Some might incorrectly analogize the pandemic to a natural disaster, such as Hurricane Katrina in 2005 or Hurricane Sandy in 2012, when presidents have sent in military troops to assist in mitigation and relief. But an epidemic is a different kind of challenge than a natural disaster. A hurricane or earthquake is fixed in time and space. Under federal laws, the president can flood the zone with personnel and resources, even troops, at the request of a state governor. But the government can no longer limit the pandemic to a fixed geographic location where a surge of federal resources can end the crisis. No federal agency has enough manpower to enforce a quarantine within a large state such as California or New York, not to mention the nation as a whole. The quickly spreading nature of the disease requires the full powers that only a state government, with all of its personnel and resources, can bring to bear on an entire population. The New York City Police Department, for example, has more sworn officers than the FBI’s entire workforce.

Our Constitution’s division of the authority may lead to a slow initial response, as Washington and the states jostle for authority or wait for the other to act. But that is by design. The Founders recognized that the states would exercise primary authority over most aspects of daily life, while the federal government would protect national security, conduct foreign relations, and handle truly national problems. The states have better information, can shape policies to local conditions, and can experiment on best practices. Some states may initially suffer while others succeed.

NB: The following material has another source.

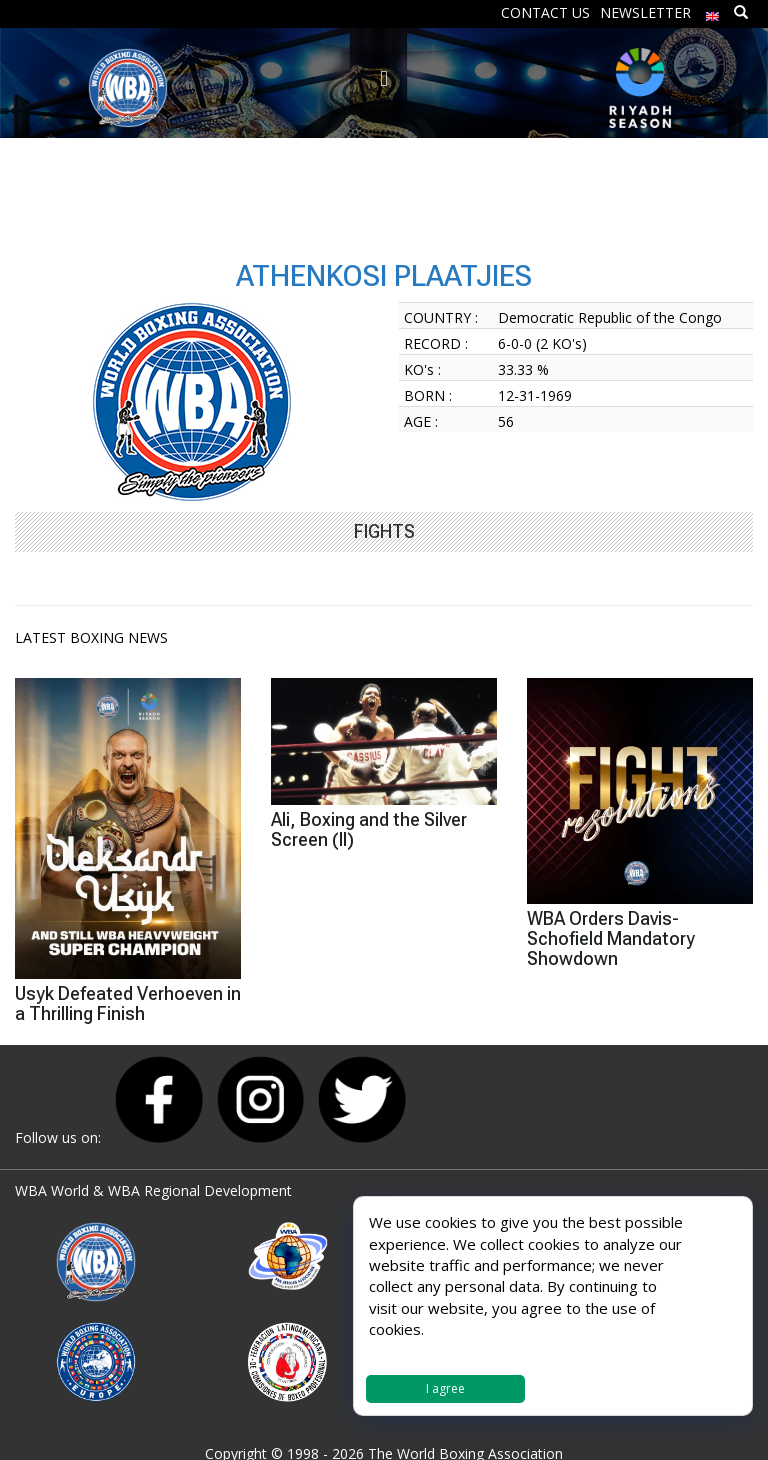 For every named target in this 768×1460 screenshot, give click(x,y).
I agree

But state diversity also introduces a resiliency in our system that makes it less likely that the nation will suffer from a failure by any single leader, such as the president.

Ironically, the pandemic therefore places Trump’s political future in the hands of his most dire rivals: Newsom, Cuomo, and the governors of other populous blue states. The president’s reelection this November depends on the nation’s success in responding to the pandemic. The very purpose of the presidency is to act quickly and decisively in the face of crisis. As Alexander Hamilton wrote in Federalist 70, “energy in the Executive is a leading character in the definition of good government.” A successful executive, he observed, would display “decision, activity, secrecy, and dispatch.” Our greatest presidents, such as George Washington, Abraham Lincoln, and Franklin D. Roosevelt, pressed their constitutional power to the limits to confront crisis, emergencies, and war when others could not or would not act.

But in this case, Trump tarried while the pandemic began its deadly spread. The real saviors of the nation now will be different executives, those of the states. To the extent that their drastic responses force the pandemic to recede, they will end up saving Trump from his initial lack of executive leadership. It will be their success, or lack thereof, that will determine whether the country feels secure enough to reelect Trump or replace him with new leadership.

John Yoo is the Emanuel S. Heller Professor of Law at the University of California at Berkeley, a visiting scholar at the American Enterprise Institute, and a visiting fellow at the Hoover Institution at Stanford University.